Gut gesichert fährt es sich besser

Der Schwerlastverkehr nimmt stetig zu – damit steigen auch die Gefahren für die Verkehrssicherheit. Sie lauern vor allem auf den Ladeflächen von Lkw und Anhängern. Durch falsches Beladen und unzureichend gesicherte Ladung kommt es immer wieder zu schweren Unfällen.

Nicht zuletzt wegen des florierenden Onlinehandels wächst die Menge der transportierten Güter auf Europas Straßen ständig. Damit gewinnt gleichzeitig auch die Ladungssicherung immer mehr an Bedeutung: Einerseits, um unnötige Unfälle zu vermeiden, andererseits, um Transportschäden an der Ladung zu minimieren. Eine fachgerechte Ladungssicherung, kurz ‚Lasi‘ genannt, ist daher unumgänglich. Wie zu sichern ist, beschreiben zahlreiche Normen und Richtlinien, die sowohl für den professionellen Güterverkehr als auch für den Pkw-Fahrer im eigenen Auto gelten. Wer sie ignoriert, muss mit empfindlichen Geldstrafen rechnen. Kommen Personen zu Schaden, droht sogar Haft.

Doch die Verantwortung für eine gesetzeskonforme Ladungssicherung liegt nicht nur beim Fahrer, sondern auch bei den Spediteuren, Verladern und Versendern.

Ladung sicher und gesetzeskonform transportieren

Beim Straßentransport ist das Ladegut so zu sichern, dass es beim Anfahren, in Kurven und bei plötzlichen Ausweichmanövern oder Vollbremsungen nicht verrutschen, wegrollen oder gar von der Ladefläche fallen kann. Zudem sollte es während der Fahrt keinen unnötigen Lärm verursachen. Die Richtlinie 2700 ‚Ladungssicherung auf Straßenfahrzeugen‘ des VDI (Verband Deutscher Ingenieure) gilt seit 2004 als das Grundlagenwerk für Berufskraftfahrer, Spediteure, Fuhrunternehmer, aber auch für Richter und Ordnungsbehörden. Sie enthält neben den technischen Regeln auch konkrete Anleitungen, Verfahrensweisen und Berechnungsmodelle für unterschiedliche Transportträger, Ladungstypen, Ladungssicherungsmittel oder Hilfsmittel für die Lkw-Ladungssicherung.

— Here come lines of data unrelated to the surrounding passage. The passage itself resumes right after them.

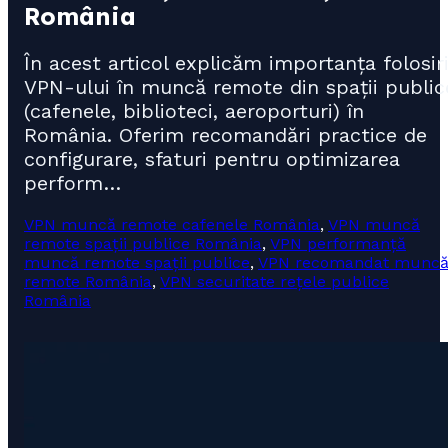
România
În acest articol explicăm importanța folosiri
VPN-ului în muncă remote din spații public
(cafenele, biblioteci, aeroporturi) în
România. Oferim recomandări practice de
configurare, sfaturi pentru optimizarea
perform…
VPN muncă remote cafenele România
,
VPN muncă
remote spații publice România
,
VPN performanță
muncă remote spații publice
,
VPN recomandat munc
remote România
,
VPN securitate rețele publice
România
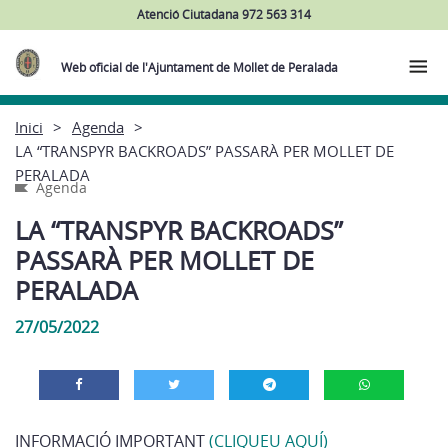
Atenció Ciutadana 972 563 314
Web oficial de l'Ajuntament de Mollet de Peralada
Inici
Agenda
LA “TRANSPYR BACKROADS” PASSARÀ PER MOLLET DE
PERALADA
Agenda
LA “TRANSPYR BACKROADS”
PASSARÀ PER MOLLET DE
PERALADA
27/05/2022
INFORMACIÓ IMPORTANT
(CLIQUEU AQUÍ)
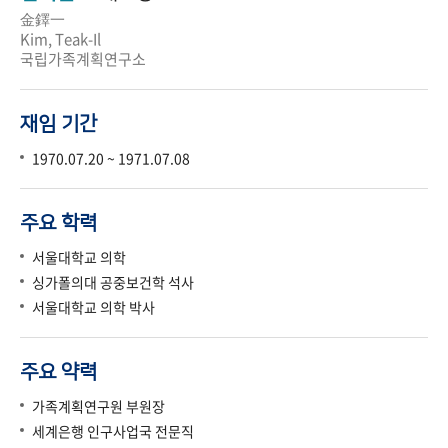
金鐸一
Kim, Teak-Il
국립가족계획연구소
재임 기간
1970.07.20 ~ 1971.07.08
주요 학력
서울대학교 의학
싱가폴의대 공중보건학 석사
서울대학교 의학 박사
주요 약력
가족계획연구원 부원장
세계은행 인구사업국 전문직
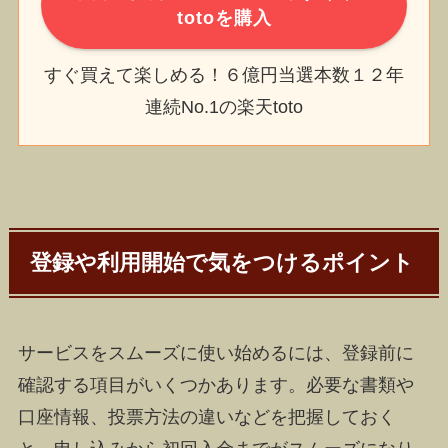
totoを購入
すぐ買えて楽しめる！６億円当選本数１２年
連続No.1の楽天toto
登録や利用開始で気をつけるポイント
サービスをスムーズに使い始めるには、登録前に
確認する項目がいくつかあります。必要な書類や
口座情報、投票方法の違いなどを把握しておく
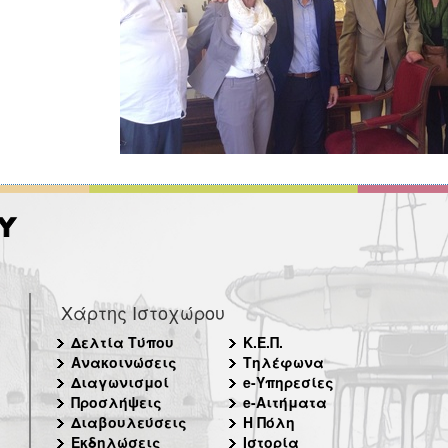
Χάρτης Ιστοχώρου
Δελτία Τύπου
Κ.Ε.Π.
Ανακοινώσεις
Τηλέφωνα
Διαγωνισμοί
e-Υπηρεσίες
Προσλήψεις
e-Αιτήματα
Διαβουλεύσεις
Η Πόλη
Εκδηλώσεις
Ιστορία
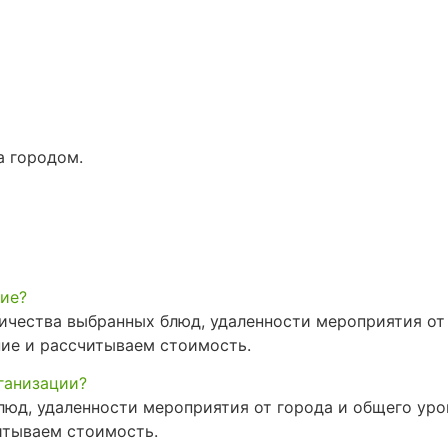
а городом.
тие?
личества выбранных блюд, удаленности мероприятия от
ие и рассчитываем стоимость.
ганизации?
люд, удаленности мероприятия от города и общего ур
итываем стоимость.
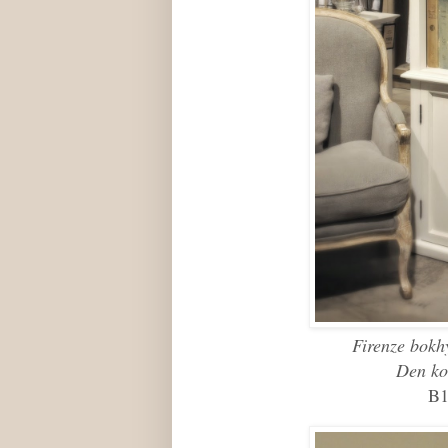
Firenze bokhy
Den ko
B1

Damit die Ladung gesetzeskonform an ihrem Platz auf der Ladefläche bleibt, gibt es verschiedene Lasi-Verfahren. Eines davon ist die ‚formschlüssige Ladungssicherung‘, bei der das Ladegut durch Formschluss, etwa durch den besonderen Fahrzeugaufbau oder durch spezielle Einbauten, gesichert wird. Formschluss lässt sich zudem mit Zurrmitteln – Zurrgurte, Zurrketten oder Zurrnetze – erreichen. Ein anderer Weg ist die ‚kraftschlüssige Ladungssicherung‘. Bei ihr wird die Ladung durch Niederzurren mit Zurrgurten oder -ketten quasi auf die Ladefläche gepresst, wodurch sich die Reibungskraft erhöht, welche ihrerseits verhindert, dass das Ladegut verrutscht.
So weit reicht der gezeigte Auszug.